TASK GOAL: Reproduce each entry exactly as it reads. Leave the images out.

START EXERCISE MATERIALS

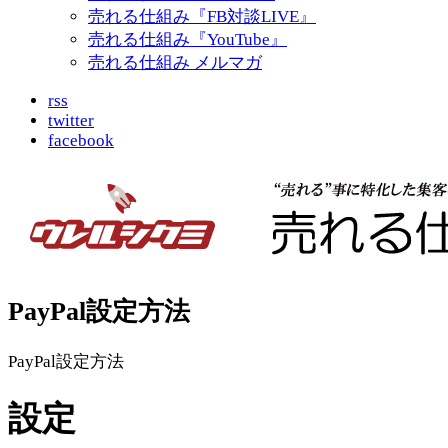
売れる仕組み『FB対談LIVE』
売れる仕組み『YouTube』
売れる仕組み メルマガ
rss
twitter
facebook
PayPal設定方法
PayPal設定方法
設定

END EXERCISE MATERIALS

YOUR SOLUTION:
売れる仕組み『FB対談LIVE』
売れる仕組み『YouTube』
売れる仕組み メルマガ
rss
twitter
facebook
PayPal設定方法
PayPal設定方法
設定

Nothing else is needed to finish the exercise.